If Ferris Bueller came along today, he might appear an awful lot like Charlie Bartlett. Smart, headstrong and just a bit mischievous, the title character in this 2007 film shares Bueller’s charm and ability to lead. What separates the two is a generation. Ferris Bueller’s Day Off featured a burned out Cameron (Alan Ruck) who needed to crash his daddy’s car to come to grips with his emotional pain.
In Charlie Bartlett, the students need drugs, hard drugs, to get them through another day. And Charlie’s just the young entrepreneur to provide them.

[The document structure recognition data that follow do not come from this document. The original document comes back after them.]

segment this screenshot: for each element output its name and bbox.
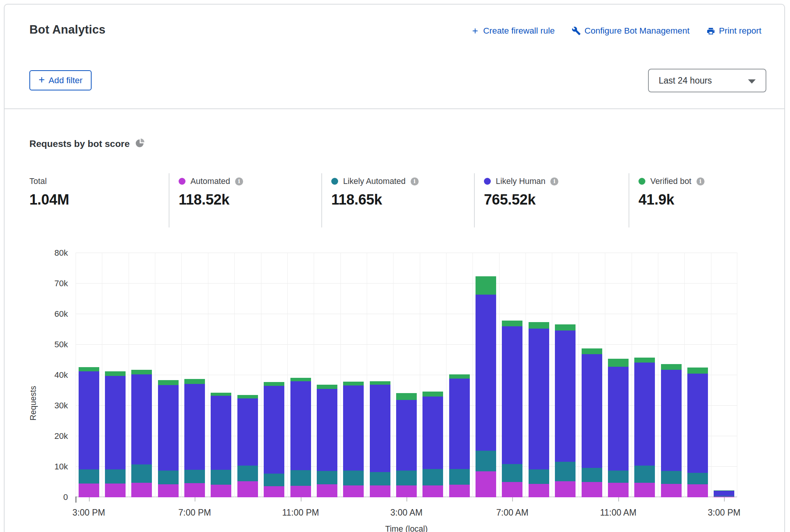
bar-segment-likely-human[interactable] — [608, 367, 629, 470]
bar-segment-likely-automated[interactable] — [237, 466, 258, 482]
bar-segment-verified-bot[interactable] — [343, 382, 364, 385]
bar-segment-automated[interactable] — [211, 485, 231, 497]
bar-group[interactable] — [661, 253, 682, 497]
bar-segment-automated[interactable] — [184, 483, 205, 497]
bar-group[interactable] — [264, 253, 284, 497]
bar-segment-likely-automated[interactable] — [158, 471, 179, 484]
bar-group[interactable] — [211, 253, 231, 497]
bar-group[interactable] — [79, 253, 99, 497]
bar-segment-automated[interactable] — [343, 485, 364, 497]
bar-segment-likely-human[interactable] — [476, 295, 496, 451]
bar-group[interactable] — [317, 253, 337, 497]
bar-group[interactable] — [555, 253, 576, 497]
bar-segment-likely-automated[interactable] — [317, 471, 337, 484]
bar-segment-automated[interactable] — [264, 486, 284, 497]
bar-segment-verified-bot[interactable] — [237, 395, 258, 398]
bar-group[interactable] — [687, 253, 708, 497]
bar-group[interactable] — [476, 253, 496, 497]
bar-segment-automated[interactable] — [502, 482, 522, 497]
bar-group[interactable] — [634, 253, 655, 497]
bar-segment-likely-automated[interactable] — [449, 469, 470, 485]
bar-segment-automated[interactable] — [608, 483, 629, 497]
bar-segment-likely-automated[interactable] — [370, 472, 390, 485]
bar-segment-likely-automated[interactable] — [105, 469, 126, 484]
bar-segment-likely-human[interactable] — [131, 374, 152, 464]
bar-segment-verified-bot[interactable] — [687, 368, 708, 374]
bar-group[interactable] — [502, 253, 522, 497]
bar-group[interactable] — [343, 253, 364, 497]
bar-segment-likely-automated[interactable] — [290, 470, 311, 486]
bar-segment-likely-automated[interactable] — [687, 473, 708, 484]
info-icon[interactable]: i — [411, 177, 419, 185]
bar-segment-verified-bot[interactable] — [184, 379, 205, 384]
add-filter-button[interactable]: + Add filter — [29, 70, 92, 90]
bar-segment-automated[interactable] — [370, 485, 390, 497]
bar-group[interactable] — [105, 253, 126, 497]
bar-segment-verified-bot[interactable] — [502, 321, 522, 326]
bar-segment-likely-human[interactable] — [661, 370, 682, 471]
bar-segment-automated[interactable] — [555, 481, 576, 497]
bar-group[interactable] — [131, 253, 152, 497]
bar-segment-likely-human[interactable] — [105, 376, 126, 470]
bar-segment-likely-human[interactable] — [422, 397, 443, 469]
bar-group[interactable] — [396, 253, 417, 497]
bar-group[interactable] — [184, 253, 205, 497]
bar-segment-automated[interactable] — [396, 485, 417, 497]
bar-segment-verified-bot[interactable] — [422, 392, 443, 397]
bar-segment-likely-human[interactable] — [264, 386, 284, 474]
bar-group[interactable] — [370, 253, 390, 497]
bar-segment-likely-automated[interactable] — [555, 462, 576, 481]
bar-group[interactable] — [582, 253, 602, 497]
bar-segment-automated[interactable] — [237, 481, 258, 497]
bar-segment-likely-human[interactable] — [237, 398, 258, 466]
time-range-select[interactable]: Last 24 hours — [648, 69, 766, 92]
bar-segment-verified-bot[interactable] — [582, 348, 602, 354]
bar-segment-likely-human[interactable] — [158, 385, 179, 471]
bar-segment-automated[interactable] — [449, 485, 470, 497]
bar-segment-automated[interactable] — [290, 486, 311, 497]
bar-group[interactable] — [158, 253, 179, 497]
bar-segment-likely-human[interactable] — [79, 371, 99, 470]
info-icon[interactable]: i — [550, 177, 558, 185]
bar-segment-automated[interactable] — [661, 484, 682, 497]
bar-segment-likely-human[interactable] — [184, 384, 205, 470]
bar-segment-verified-bot[interactable] — [211, 393, 231, 396]
info-icon[interactable]: i — [696, 177, 705, 185]
bar-segment-likely-automated[interactable] — [184, 470, 205, 483]
bar-segment-likely-automated[interactable] — [264, 474, 284, 487]
bar-segment-likely-automated[interactable] — [131, 464, 152, 483]
bar-segment-likely-automated[interactable] — [79, 469, 99, 484]
bar-segment-likely-human[interactable] — [396, 400, 417, 471]
info-icon[interactable]: i — [235, 177, 243, 185]
bar-segment-verified-bot[interactable] — [396, 393, 417, 400]
bar-segment-likely-human[interactable] — [449, 379, 470, 469]
bar-segment-likely-automated[interactable] — [529, 469, 549, 484]
bar-segment-likely-human[interactable] — [634, 363, 655, 466]
bar-segment-verified-bot[interactable] — [264, 382, 284, 386]
bar-segment-automated[interactable] — [317, 484, 337, 497]
bar-segment-verified-bot[interactable] — [317, 385, 337, 389]
bar-group[interactable] — [449, 253, 470, 497]
bar-segment-automated[interactable] — [476, 471, 496, 497]
bar-segment-verified-bot[interactable] — [131, 370, 152, 374]
bar-group[interactable] — [714, 253, 734, 497]
bar-segment-likely-human[interactable] — [370, 385, 390, 472]
configure-bot-management-link[interactable]: Configure Bot Management — [572, 26, 690, 36]
bar-segment-likely-automated[interactable] — [422, 469, 443, 485]
bar-segment-likely-automated[interactable] — [211, 470, 231, 485]
bar-segment-likely-human[interactable] — [582, 354, 602, 468]
bar-segment-likely-human[interactable] — [290, 381, 311, 470]
bar-segment-automated[interactable] — [529, 484, 549, 497]
bar-segment-verified-bot[interactable] — [555, 324, 576, 330]
bar-segment-verified-bot[interactable] — [105, 371, 126, 376]
bar-group[interactable] — [529, 253, 549, 497]
bar-segment-likely-automated[interactable] — [476, 451, 496, 471]
bar-segment-verified-bot[interactable] — [608, 359, 629, 367]
bar-group[interactable] — [290, 253, 311, 497]
bar-segment-automated[interactable] — [582, 482, 602, 497]
bar-segment-likely-human[interactable] — [211, 396, 231, 470]
bar-segment-verified-bot[interactable] — [79, 367, 99, 371]
bar-segment-likely-human[interactable] — [555, 330, 576, 462]
bar-segment-automated[interactable] — [79, 484, 99, 497]
print-report-link[interactable]: Print report — [706, 26, 761, 36]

Anton Yelchin is Charlie, a rich kid who just got booted from his umpteenth private school. So his devoted but clueless mom (Hope Davis) plops Charlie in public school where he quickly is beaten senseless by the school thug.

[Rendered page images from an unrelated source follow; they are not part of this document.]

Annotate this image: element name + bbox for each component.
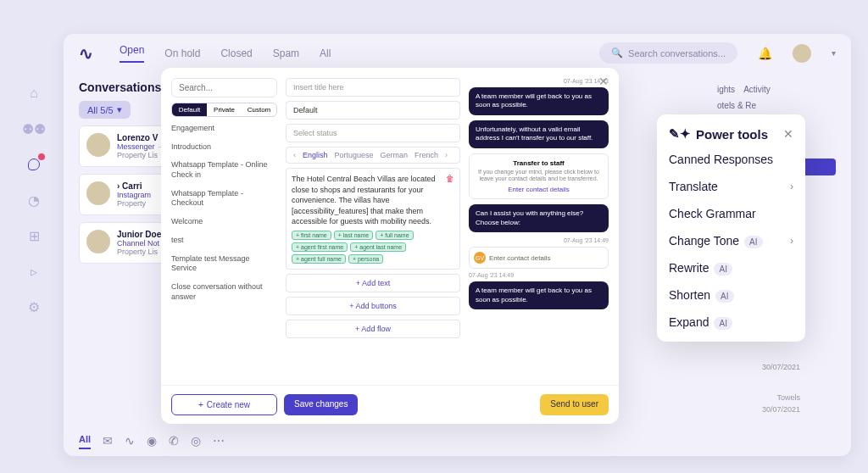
power-tool-label: Shorten	[669, 288, 710, 302]
default-select[interactable]: Default	[286, 101, 460, 120]
chat-icon[interactable]	[25, 156, 42, 173]
segment-private[interactable]: Private	[207, 103, 242, 116]
lang-german[interactable]: German	[381, 151, 409, 159]
tab-insights[interactable]: ights	[717, 85, 735, 94]
settings-icon[interactable]: ⚙	[25, 298, 42, 315]
template-item[interactable]: Whatsapp Template - Checkout	[171, 189, 277, 209]
power-tool-item[interactable]: Translate›	[669, 179, 793, 194]
power-tool-label: Expand	[669, 315, 709, 329]
bell-icon[interactable]: 🔔	[758, 47, 772, 60]
template-sidebar: Default Private Custom EngagementIntrodu…	[171, 78, 277, 375]
save-changes-button[interactable]: Save changes	[284, 394, 358, 415]
tab-open[interactable]: Open	[120, 44, 144, 63]
variable-tag[interactable]: + agent last name	[350, 242, 406, 252]
trash-icon[interactable]: 🗑	[446, 174, 454, 183]
bot-message: Unfortunately, without a valid email add…	[469, 120, 609, 148]
ai-badge: AI	[715, 290, 733, 303]
segment-default[interactable]: Default	[172, 103, 207, 116]
power-tool-item[interactable]: Check Grammar	[669, 206, 793, 221]
instagram-icon[interactable]: ◎	[191, 434, 201, 449]
home-icon[interactable]: ⌂	[25, 85, 42, 102]
chevron-down-icon[interactable]: ▾	[832, 48, 836, 58]
user-avatar[interactable]	[793, 44, 811, 63]
add-buttons-button[interactable]: + Add buttons	[286, 297, 460, 315]
body-text: The Hotel Central Beach Villas are locat…	[292, 174, 454, 227]
logo-icon: ∿	[79, 43, 99, 64]
search-placeholder: Search conversations...	[628, 48, 726, 58]
ai-badge: AI	[744, 236, 762, 248]
close-icon[interactable]: ✕	[783, 127, 793, 141]
tab-onhold[interactable]: On hold	[164, 47, 200, 59]
template-item[interactable]: Welcome	[171, 217, 277, 227]
variable-tag[interactable]: + full name	[376, 231, 413, 240]
template-item[interactable]: Introduction	[171, 142, 277, 153]
search-input[interactable]: 🔍 Search conversations...	[599, 42, 737, 64]
chat-input-preview: GV Enter contact details	[469, 247, 609, 269]
template-editor: Insert title here Default Select status …	[286, 78, 460, 375]
variable-tag[interactable]: + persona	[348, 254, 383, 264]
wand-icon: ✎✦	[669, 126, 691, 142]
ai-badge: AI	[714, 263, 732, 275]
template-item[interactable]: Engagement	[171, 124, 277, 134]
channel-tab-all[interactable]: All	[79, 434, 91, 449]
chat-preview: 07-Aug '23 14:43 A team member will get …	[469, 78, 609, 375]
template-item[interactable]: Template test Message Service	[171, 254, 277, 274]
power-tool-item[interactable]: ExpandAI	[669, 314, 793, 330]
lang-portuguese[interactable]: Portuguese	[335, 151, 374, 159]
variable-tag[interactable]: + agent first name	[292, 242, 348, 252]
power-tool-label: Change Tone	[669, 234, 739, 248]
template-item[interactable]: test	[171, 236, 277, 246]
loop-icon[interactable]: ∿	[125, 434, 135, 449]
template-item[interactable]: Close conversation without answer	[171, 282, 277, 302]
tab-spam[interactable]: Spam	[273, 47, 299, 59]
modal-footer: +Create new Save changes Send to user	[161, 385, 619, 424]
ai-badge: AI	[714, 317, 732, 330]
search-icon: 🔍	[611, 47, 623, 58]
tab-all[interactable]: All	[320, 47, 331, 59]
status-select[interactable]: Select status	[286, 124, 460, 142]
messenger-icon[interactable]: ◉	[147, 434, 157, 449]
lang-english[interactable]: English	[303, 151, 328, 159]
add-flow-button[interactable]: + Add flow	[286, 320, 460, 338]
power-tool-item[interactable]: RewriteAI	[669, 260, 793, 275]
tab-activity[interactable]: Activity	[743, 85, 771, 94]
send-to-user-button[interactable]: Send to user	[540, 394, 609, 415]
megaphone-icon[interactable]: ▹	[25, 263, 42, 280]
chart-icon[interactable]: ◔	[25, 192, 42, 209]
more-icon[interactable]: ⋯	[213, 434, 225, 449]
power-tool-label: Check Grammar	[669, 207, 756, 220]
side-nav: ⌂ ⚉⚉ ◔ ⊞ ▹ ⚙	[25, 85, 42, 315]
lang-french[interactable]: French	[415, 151, 438, 159]
card-link[interactable]: Enter contact details	[475, 186, 603, 193]
bot-message: Can I assist you with anything else? Cho…	[469, 204, 609, 232]
close-icon[interactable]: ✕	[598, 75, 609, 88]
variable-tag[interactable]: + last name	[334, 231, 373, 240]
filter-all[interactable]: All 5/5 ▾	[79, 101, 131, 119]
chevron-right-icon: ›	[790, 235, 793, 247]
power-tool-label: Canned Responses	[669, 153, 773, 166]
tab-closed[interactable]: Closed	[220, 47, 252, 59]
whatsapp-icon[interactable]: ✆	[169, 434, 179, 449]
card-subtitle: If you change your mind, please click be…	[475, 169, 603, 183]
date-column: 30/07/2021 Towels 30/07/2021	[762, 363, 800, 414]
segment-custom[interactable]: Custom	[242, 103, 276, 116]
power-tool-item[interactable]: Change ToneAI›	[669, 233, 793, 248]
input-placeholder: Enter contact details	[489, 254, 550, 262]
power-tool-label: Translate	[669, 180, 718, 193]
template-scope-segment[interactable]: Default Private Custom	[171, 103, 277, 117]
variable-tag[interactable]: + agent full name	[292, 254, 346, 264]
flows-icon[interactable]: ⊞	[25, 227, 42, 244]
power-tool-item[interactable]: Canned Responses	[669, 152, 793, 167]
variable-tag[interactable]: + first name	[292, 231, 331, 240]
bot-message: A team member will get back to you as so…	[469, 281, 609, 309]
power-tool-item[interactable]: ShortenAI	[669, 287, 793, 303]
add-text-button[interactable]: + Add text	[286, 274, 460, 292]
title-input[interactable]: Insert title here	[286, 78, 460, 97]
body-textarea[interactable]: 🗑 The Hotel Central Beach Villas are loc…	[286, 168, 460, 270]
template-search-input[interactable]	[171, 78, 277, 97]
template-item[interactable]: Whatsapp Template - Online Check in	[171, 160, 277, 180]
email-icon[interactable]: ✉	[103, 434, 113, 449]
create-new-button[interactable]: +Create new	[171, 394, 277, 415]
top-bar: ∿ Open On hold Closed Spam All 🔍 Search …	[64, 34, 851, 72]
users-icon[interactable]: ⚉⚉	[25, 120, 42, 137]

Rather than hire a bigger, meaner bodyguard — or even a Drillbit Taylor type — Charlie handles the problem with his impressive business savvy. He enlists the thug to help him sell Prozac and other prescription goodies to their fellow students. Charlie is already getting a steady stream of drugs from his team of psychotherapists, and it’s a snap to dream up new neuroses while on the couch to get just about any modern drug he could ever need.
Suddenly, the school bathroom is part confessional, part drug clinic. It’s not about the money. Charlie wants to belong, and as a therapist-drug dealer everyone knows his name.
He also gets the attention of Susan (Kat Dennings), the lovely daughter of the school’s alcoholic principal, Nathan Gardner (Robert Downey Jr.). The latter is criminally underused for much of the film, but a third act breakdown gives Downey, Jr. some room to roam.
The teen angst explored by John Hughes in his iconic ’80s hits seems downright quaint compared to what Charlie and the gang must juggle. These kids are in serious pain, and they seek out Charlie as a life saver. It’s a tragic sign of our times, and had the film been funnier, darker, or simply more engaging, it could have mirrored our culture’s flaws.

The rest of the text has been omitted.